▶ [Aim of the exercise]
Produce a verbatim copy of the records, and keep the images out of it.

▶ [Data excerpts]

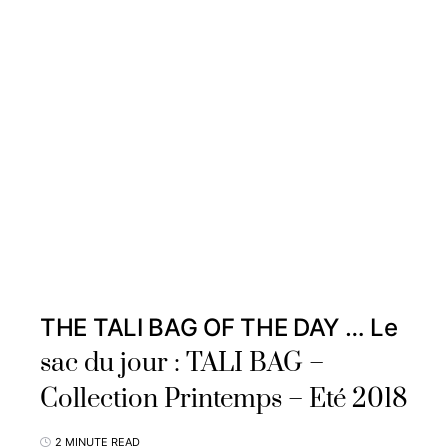
THE TALI BAG OF THE DAY … Le
sac du jour : TALI BAG –
Collection Printemps – Eté 2018
2 MINUTE READ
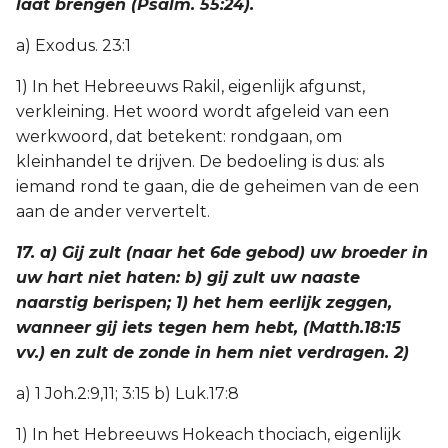
laat brengen (Psalm. 55:24).
a) Exodus. 23:1
1) In het Hebreeuws Rakil, eigenlijk afgunst,
verkleining. Het woord wordt afgeleid van een
werkwoord, dat betekent: rondgaan, om
kleinhandel te drijven. De bedoeling is dus: als
iemand rond te gaan, die de geheimen van de een
aan de ander ververtelt.
17. a) Gij zult (naar het 6de gebod) uw broeder in
uw hart niet haten: b) gij zult uw naaste
naarstig berispen; 1) het hem eerlijk zeggen,
wanneer gij iets tegen hem hebt, (Matth.18:15
vv.) en zult de zonde in hem niet verdragen. 2)
a) 1 Joh.2:9,11; 3:15 b) Luk.17:8
1) In het Hebreeuws Hokeach thociach, eigenlijk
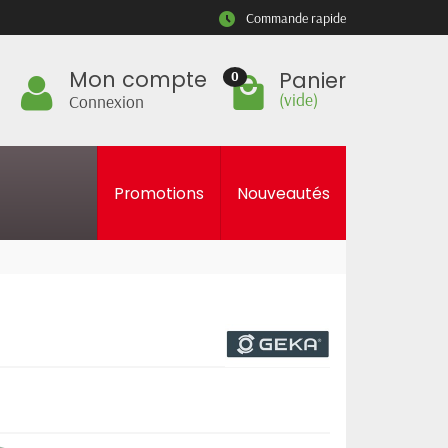
Commande rapide
Mon compte
Panier
0
(vide)
Connexion
Promotions
Nouveautés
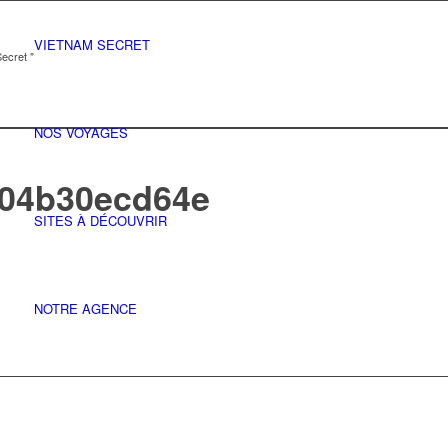
VIETNAM SECRET
ecret "
NOS VOYAGES
c04b30ecd64e
SITES À DÉCOUVRIR
NOTRE AGENCE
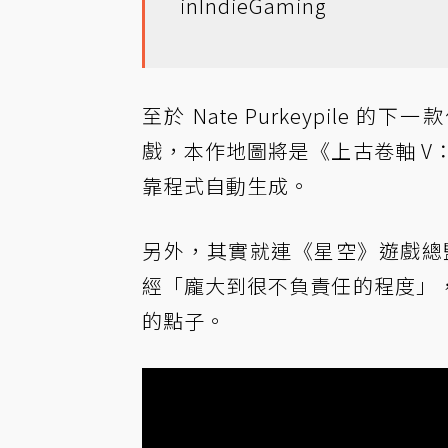
in
IndieGaming
至於 Nate Purkeypile 的
戲，本作地圖將是《上古卷軸 V：
靠程式自動生成。
另外，其實就連《星空》遊戲總監 T
經「龐大到很不負責任的程度」
的點子。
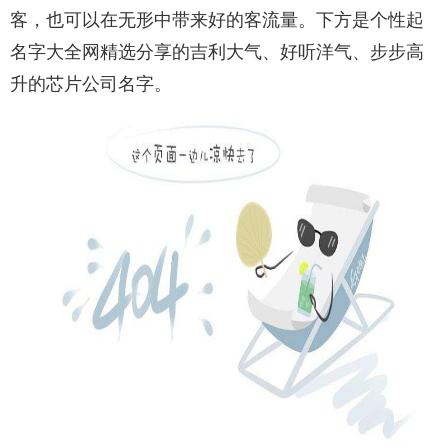
客，也可以在无形中带来好的客流量。下方是个性起
名字大全网精选分享的吉利大气、好听洋气、步步高
升的芯片公司名字。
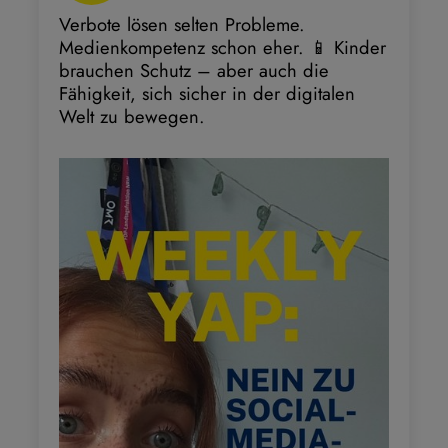
Verbote lösen selten Probleme.
Medienkompetenz schon eher. 📱 Kinder
brauchen Schutz – aber auch die
Fähigkeit, sich sicher in der digitalen
Welt zu bewegen.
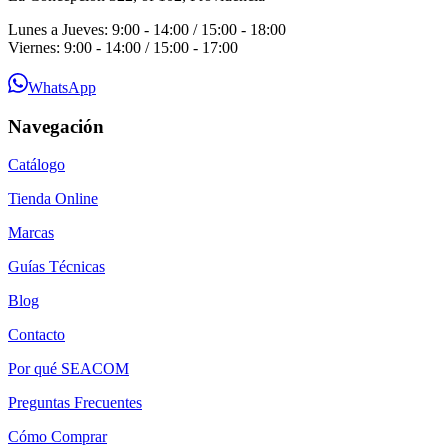
Lunes a Jueves: 9:00 - 14:00 / 15:00 - 18:00
Viernes: 9:00 - 14:00 / 15:00 - 17:00
WhatsApp
Navegación
Catálogo
Tienda Online
Marcas
Guías Técnicas
Blog
Contacto
Por qué SEACOM
Preguntas Frecuentes
Cómo Comprar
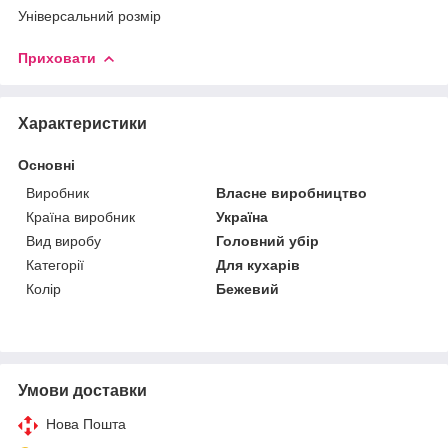
Універсальний розмір
Приховати
Характеристики
Основні
Виробник
Власне виробництво
Країна виробник
Україна
Вид виробу
Головний убір
Категорії
Для кухарів
Колір
Бежевий
Умови доставки
Нова Пошта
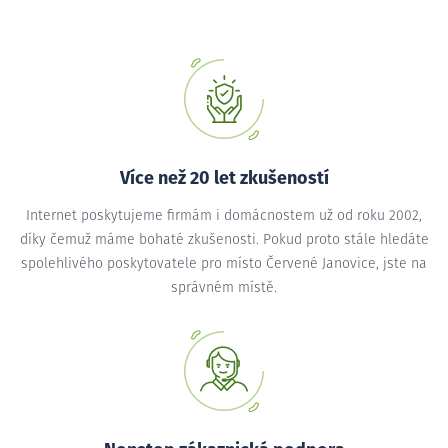
Více než 20 let zkušeností
Internet poskytujeme firmám i domácnostem už od roku 2002,
díky čemuž máme bohaté zkušenosti. Pokud proto stále hledáte
spolehlivého poskytovatele pro místo Červené Janovice, jste na
správném místě.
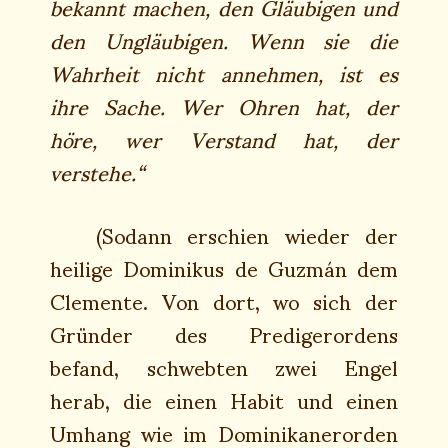
bekannt machen, den Gläubigen und
den Ungläubigen. Wenn sie die
Wahrheit nicht annehmen, ist es
ihre Sache. Wer Ohren hat, der
höre, wer Verstand hat, der
verstehe.“
(Sodann erschien wieder der
heilige Dominikus de Guzmán dem
Clemente. Von dort, wo sich der
Gründer des Predigerordens
befand, schwebten zwei Engel
herab, die einen Habit und einen
Umhang wie im Dominikanerorden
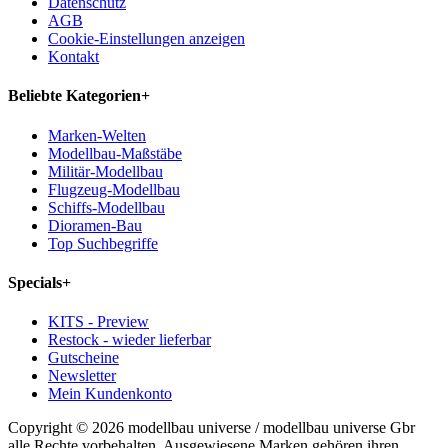
Datenschutz
AGB
Cookie-Einstellungen anzeigen
Kontakt
Beliebte Kategorien
+
Marken-Welten
Modellbau-Maßstäbe
Militär-Modellbau
Flugzeug-Modellbau
Schiffs-Modellbau
Dioramen-Bau
Top Suchbegriffe
Specials
+
KITS - Preview
Restock - wieder lieferbar
Gutscheine
Newsletter
Mein Kundenkonto
Copyright © 2026 modellbau universe / modellbau universe Gbr
alle Rechte vorbehalten. Ausgewiesene Marken gehören ihren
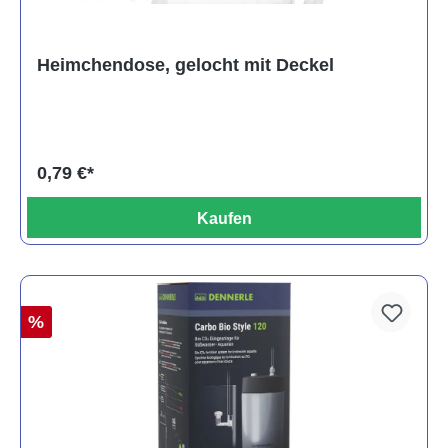
Heimchendose, gelocht mit Deckel
0,79 €*
Kaufen
%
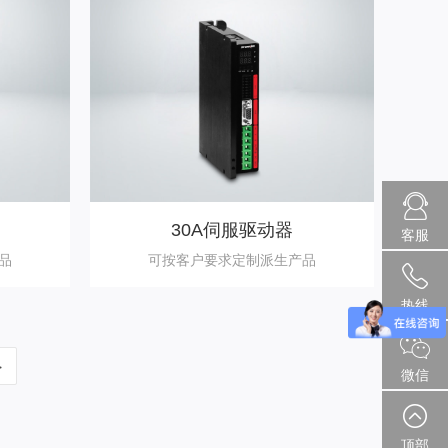
30A伺服驱动器
客服
品
可按客户要求定制派生产品
热线
>
微信
顶部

▶ [Answer for the task]
THE TALI BAG OF THE DAY … Le
sac du jour : TALI BAG –
Collection Printemps – Eté 2018
2 MINUTE READ
laat brengen (Psalm. 55:24).
a) Exodus. 23:1
1) In het Hebreeuws Rakil, eigenlijk afgunst,
verkleining. Het woord wordt afgeleid van een
werkwoord, dat betekent: rondgaan, om
kleinhandel te drijven. De bedoeling is dus: als
iemand rond te gaan, die de geheimen van de een
aan de ander ververtelt.
17. a) Gij zult (naar het 6de gebod) uw broeder in
uw hart niet haten: b) gij zult uw naaste
naarstig berispen; 1) het hem eerlijk zeggen,
wanneer gij iets tegen hem hebt, (Matth.18:15
vv.) en zult de zonde in hem niet verdragen. 2)
a) 1 Joh.2:9,11; 3:15 b) Luk.17:8
1) In het Hebreeuws Hokeach thociach, eigenlijk
Commande rapide
Mon compte
Panier
0
(vide)
Connexion
Promotions
Nouveautés
VIETNAM SECRET
ecret "
NOS VOYAGES
c04b30ecd64e
SITES À DÉCOUVRIR
NOTRE AGENCE
in
IndieGaming
至於 Nate Purkeypile 的
戲，本作地圖將是《上古卷軸 V：
靠程式自動生成。
另外，其實就連《星空》遊戲總監 T
經「龐大到很不負責任的程度」
的點子。
客，也可以在无形中带来好的客流量。下方是个性起
名字大全网精选分享的吉利大气、好听洋气、步步高
升的芯片公司名字。
Verbote lösen selten Probleme.
Medienkompetenz schon eher. 📱 Kinder
brauchen Schutz – aber auch die
Fähigkeit, sich sicher in der digitalen
Welt zu bewegen.
Lunes a Jueves: 9:00 - 14:00 / 15:00 - 18:00
Viernes: 9:00 - 14:00 / 15:00 - 17:00
WhatsApp
Navegación
Catálogo
Tienda Online
Marcas
Guías Técnicas
Blog
Contacto
Por qué SEACOM
Preguntas Frecuentes
Cómo Comprar
Універсальний розмір
Приховати
Характеристики
Основні
Виробник
Власне виробництво
Країна виробник
Україна
Вид виробу
Головний убір
Категорії
Для кухарів
Колір
Бежевий
Умови доставки
Нова Пошта
Více než 20 let zkušeností
Internet poskytujeme firmám i domácnostem už od roku 2002,
díky čemuž máme bohaté zkušenosti. Pokud proto stále hledáte
spolehlivého poskytovatele pro místo Červené Janovice, jste na
správném místě.
bekannt machen, den Gläubigen und
den Ungläubigen. Wenn sie die
Wahrheit nicht annehmen, ist es
ihre Sache. Wer Ohren hat, der
höre, wer Verstand hat, der
verstehe.“
(Sodann erschien wieder der
heilige Dominikus de Guzmán dem
Clemente. Von dort, wo sich der
Gründer des Predigerordens
befand, schwebten zwei Engel
herab, die einen Habit und einen
Umhang wie im Dominikanerorden
Datenschutz
AGB
Cookie-Einstellungen anzeigen
Kontakt
Beliebte Kategorien
+
Marken-Welten
Modellbau-Maßstäbe
Militär-Modellbau
Flugzeug-Modellbau
Schiffs-Modellbau
Dioramen-Bau
Top Suchbegriffe
Specials
+
KITS - Preview
Restock - wieder lieferbar
Gutscheine
Newsletter
Mein Kundenkonto
Copyright © 2026 modellbau universe / modellbau universe Gbr
alle Rechte vorbehalten. Ausgewiesene Marken gehören ihren
Heimchendose, gelocht mit Deckel
0,79 €*
Kaufen
%
30A伺服驱动器
客服
品
可按客户要求定制派生产品
热线
>
微信
顶部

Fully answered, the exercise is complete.